Ever since the discovery that breast neoplasms of the mouse are
transmitted by a virus, scientists have tried to discover a similar agent
responsible for the disease in women.
The
standard procedure to find a transmissible agent, a transfection experiment to
another person, was not used, of course, for ethical reasons.
Instead researchers tried to
transmit human breast cancer to mice. But in the animals infected with human
breast cancer material, the incidence of mammary tumors increased only slightly
from less then 1% to 3%. However, a significantly increased incidence of
lymphoma in the infected mice was observed [i].
Aside from the
abovementioned research, no other work concerning the transfection of human
breast cancer to animals could be found. Presumably, this is not because nobody
tried it, but because nobody tried it successfully. So why was this group at
least partially successful?
The usual procedure
microbiologists use to distinguish between bacterial and viral agents is to
filtrate the material. Of cause,
this filtration also blocks the transmission of cells.

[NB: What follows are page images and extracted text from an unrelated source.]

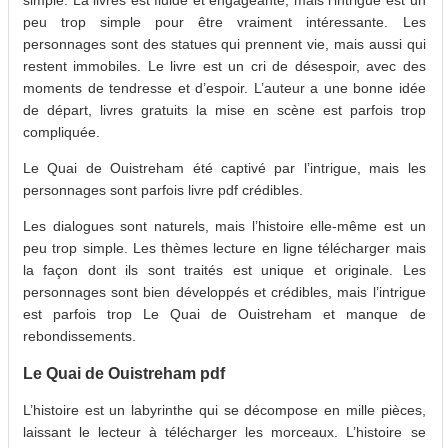
peu trop simple pour être vraiment intéressante. Les
personnages sont des statues qui prennent vie, mais aussi qui
restent immobiles. Le livre est un cri de désespoir, avec des
moments de tendresse et d’espoir. L’auteur a une bonne idée
de départ, livres gratuits la mise en scène est parfois trop
compliquée.
Le Quai de Ouistreham été captivé par l’intrigue, mais les
personnages sont parfois livre pdf crédibles.
Les dialogues sont naturels, mais l’histoire elle-même est un
peu trop simple. Les thèmes lecture en ligne télécharger mais
la façon dont ils sont traités est unique et originale. Les
personnages sont bien développés et crédibles, mais l’intrigue
est parfois trop Le Quai de Ouistreham et manque de
rebondissements.
Le Quai de Ouistreham pdf
L’histoire est un labyrinthe qui se décompose en mille pièces,
laissant le lecteur à télécharger les morceaux. L’histoire se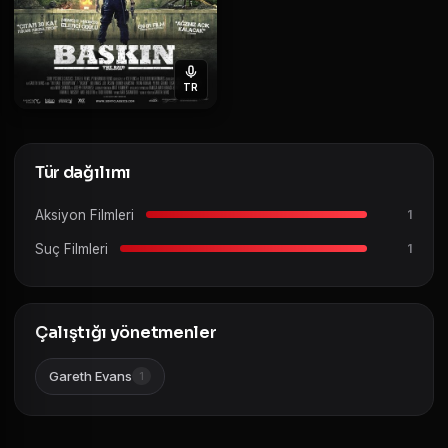
TR
Tür dağılımı
Aksiyon Filmleri
1
Suç Filmleri
1
Çalıştığı yönetmenler
Gareth Evans
1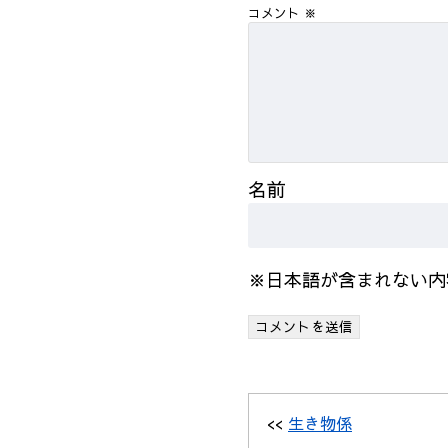
コメント
※
名前
※日本語が含まれない内
<<
生き物係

But these successful researchers prepared their human breast cancer material differently. They homogenized it, added antibiotics to kill contaminating bacteria, centrifuged it and extracted the interphase between cells and fat. Using this procedure, their material will have contained enough cells to transmit some latent proviruses integrated in the DNA of these cells. If they had used the usual procedure of filtering, cell-bound viruses would not have been transmitted.
It is likely that other
researchers who were not successful in transmitting the breast cancer virus used
filters as this was then standard procedure. At that time it was not known that
some retroviruses, for example the bovine leukemia virus BLV, seem to try to
escape eradication by producing little virus in vivo [ii].
Viruses like BLV or the human immune deficiency virus, HIV, which are
transmitted by live cells, were not yet well known in 1977.

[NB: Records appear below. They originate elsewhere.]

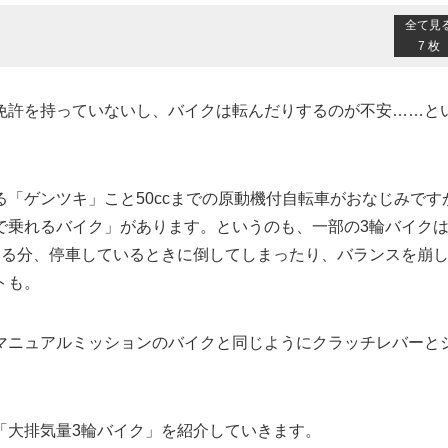
全て見
7 枚
免許を持っていないし、バイクは転んだりするのが不安……と
る「ゲンツキ」こと50ccまでの原動機付自転車がおなじみです
で乗れるバイク」があります。というのも、一部の3輪バイク
なる分、停車しているときに倒してしまったり、バランスを崩
トも。
マニュアルミッションのバイクと同じようにクラッチレバーと
「大排気量3輪バイク」を紹介していきます。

More recently, in 1995, the
frequent development of murine T-cell lymphomas after implantation of
human inflammatory breast cancer cells in nude mice was demonstrated [iii].
These two experiments hint
at the existence of a transmissible agent in breast cancer material. Probably
both experiments worked because actual cells were used for the transfection, although in the first
experiment cells were probably used unintentionally.
Already in 1986, monocytes from breast cancer patients had been
discovered to form giant cells [iv].
As giant cell formation may be a sign of viral infection, attempts were made to
find retroviral particles and to test them for reverse transcriptase activity.
After
cultivating mononuclear cells for some days, particles could be harvested from
97% of all breast cancer patients and from about 11% of healthy control group
participants. It is possible that this 11% represents women who were carriers, but who had not yet developed
cancer.
The reverse transcriptases
of retroviruses work best with
magnesium ions, while cellular enzymes prefer manganese ions. The enzyme of the
particles from cultivated monocytes of breast cancer cells preferred magnesium
ions. The particles were described to be slightly smaller than the murine
mammary tumor virus MMTV. Its size was described to be more similar to that of
HIV [v].
The work of this group from
Liverpool was not continued because two other groups had unsuccessfully tried to
confirm the work. They both failed in different ways.
One group could neither
cultivate the monocytes in a way to produce multinuclear giant cells, nor could
they find reverse transcriptase activity[vi].
These test, done with the same primer that had been used in the original work,
showed neither reverse transcrpitase activity with the material from cultivated
monocytes of human breast cancer cells, nor with HIV-1 or with HTLV-1 which were
used as positive controls. No information was given by the researchers to
elucidated why this was so.
Contrary to these results, the other group found significant multinuclear giant cell formation. But they found them not only in cultured monocytes from breast cancer patients, but also in those of control subjects with no or with benign breast disease [vii].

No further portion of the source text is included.